既刊と新刊
あまり景気のいい話を聞きませんが(いや、うちもスゴくいい!とは言えませんが)、最近とてもありがたいと思うことがあります。既刊が売れていくことです。
以前から、「出版社にとって、既刊は資産」という考え方は知っていました。一方で、出版不況が叫ばれているなか、経営的視点重視の在庫管理もあるようです。返品をすぐ全部捨てるわけではなくても、在庫を抱えるための売れ行きの判断基準は厳しくなっているかもしれません。
それはともかく、うちの既刊です。タイムリーな内容の本を避けてきたこともあり、まあ、数年経ったからって、必要と思ってくれる読者はなくならないと思っています。
でも、わざわざうちの本を探し出して注文を下さるということに対して、最近特にありがたく感じるようになりました。新刊の配本数が減ったりとっとと返ってきたりすると、流通だけがその原因でないにしろ、既刊の売上は本当にありがたいです。売上とか経営とかいうことでなく、心があたたかくなります。本は出会いだって言うな〜、という感じです。
インターネットのおかげで、検索に引っかかってくることもあります。これは本当に大きいと思います。
例えば、『ダンナがうつで死んじゃった』という本は、うつ病患者の家族が患者にどう接するかという本ではありません。家庭内の患者に対してストレスを抱えて、悲劇的最後を迎えてしまった主婦のエッセイ。うつ病患者や医師、支援団体などの側の観点からすると、救いのない内容です。

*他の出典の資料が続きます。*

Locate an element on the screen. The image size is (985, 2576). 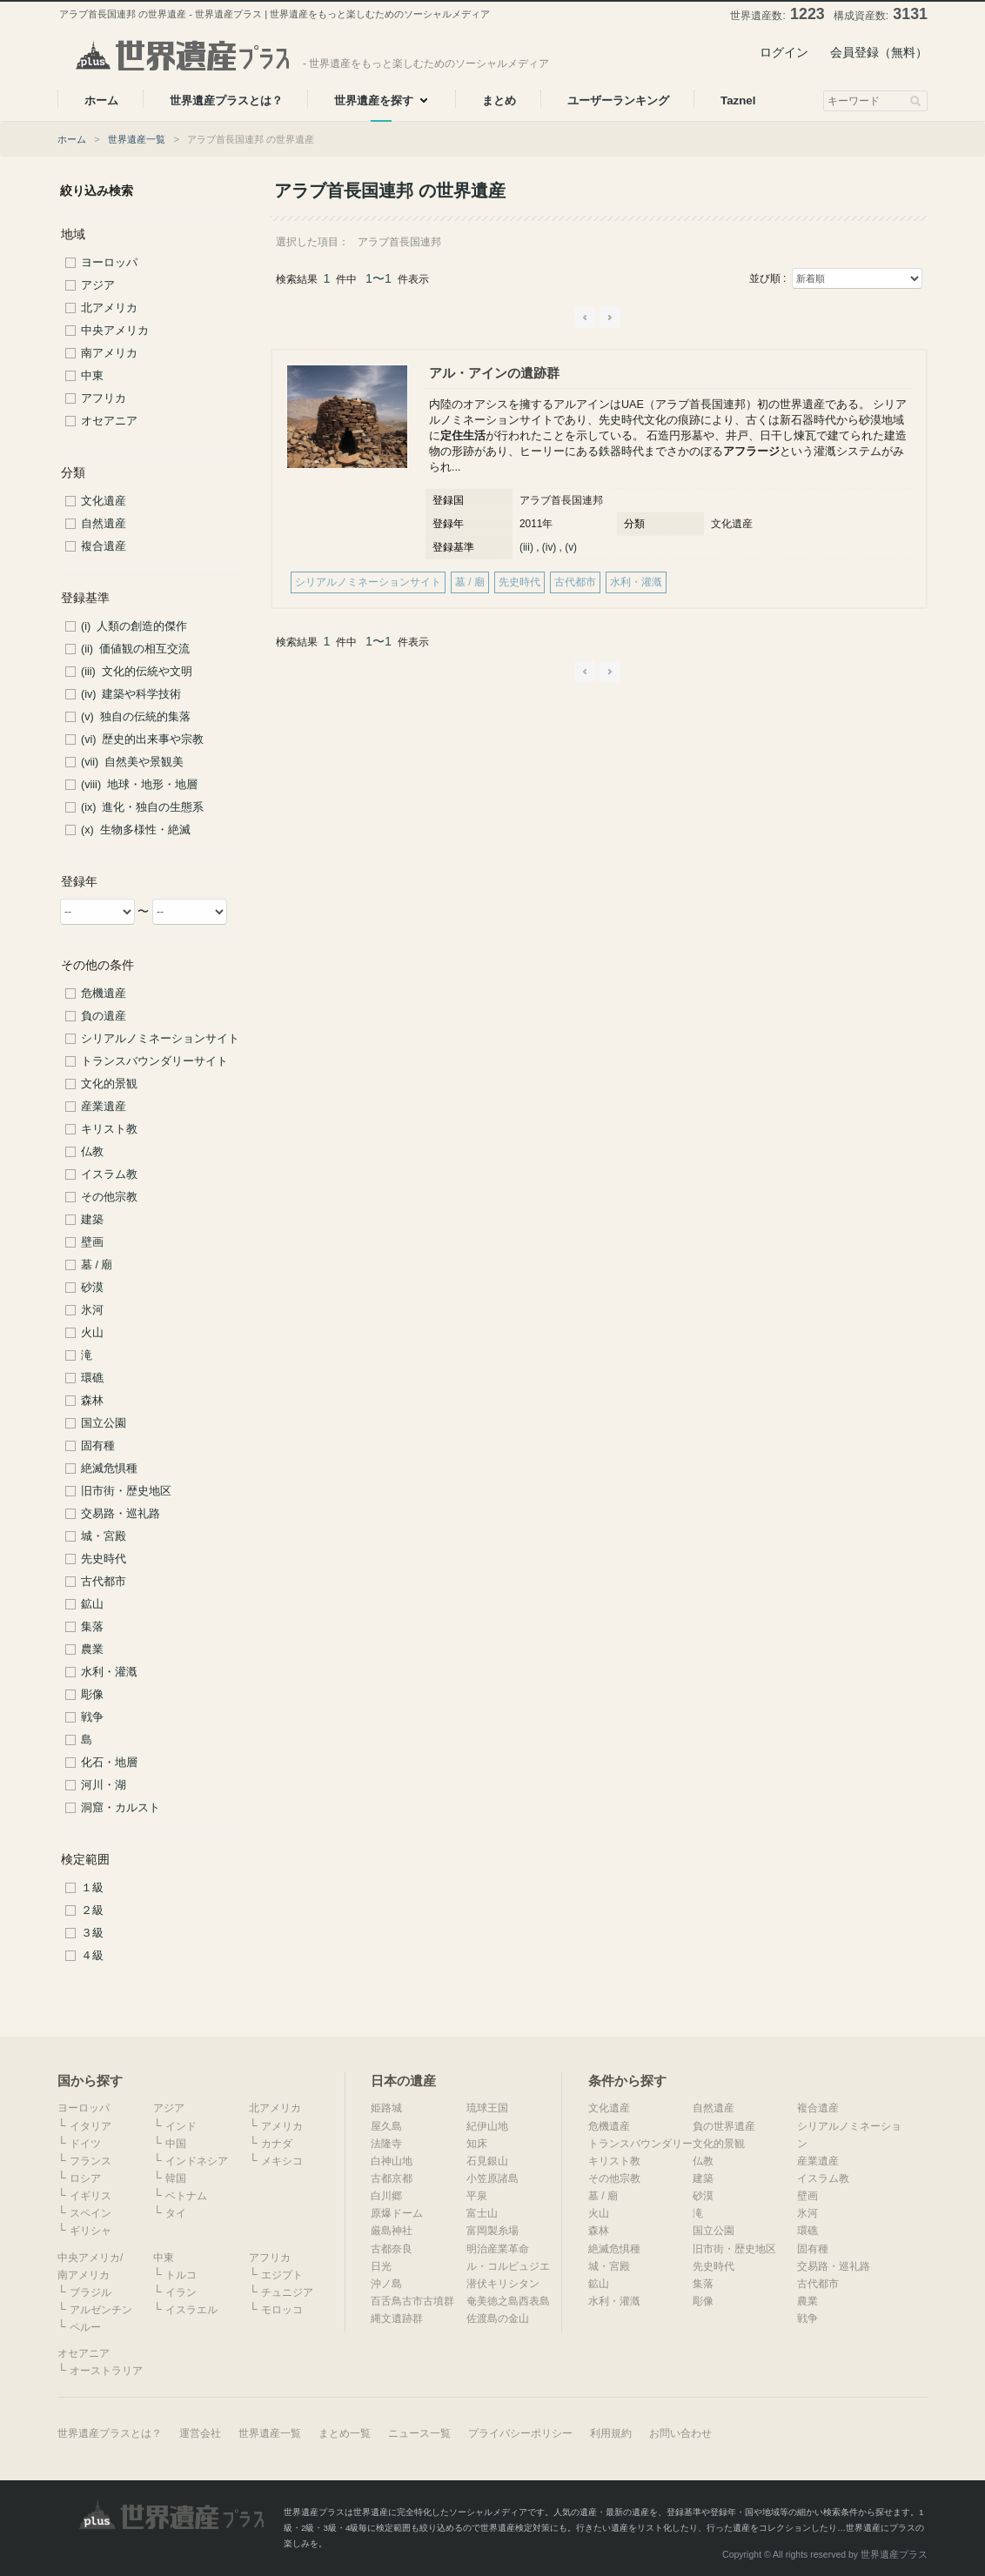 墓 / 廟 is located at coordinates (97, 1265).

でも、うちのHPでのアクセス数も常に多く、コンスタントに注文をいただけます。本屋さんで買うのは気が引けても(どのみち、もう市場在庫はゼロですが)、うちへ直接メールをいただいたりオンライン書店を経由したりして、ぽつぽつと売れていきます。
本屋さんからの客注もあります。みなさん、ネットで検索して、本屋さんに注文に行きますか? 私の場合、本によって違います。この件に関しては、「町の本屋さんをどうのこうの…」とか「オンライン書店も本屋さん」とか、いろいろ言いたいこと(言えないこと?)はあるのですがそれはそれとして、ネットとは無関係に本にたどり着いてくれたと思われる注文もあります。例えば、『あるばむ』という高齢者向けの絵本です。
読者によってそれぞれ違うにしろ、何らかの方法でうちの本にたどり着いて注文をくれたんだな〜と思うと、この寒さも乗り切れる!という気になります。
でも、新刊も出します。この1月に出たのが『いじめはなくせる』。前に作った本を読者に届けるのも楽しいし、新しく作るのも楽しいからです。出版業を続けられて本当に幸せと思います。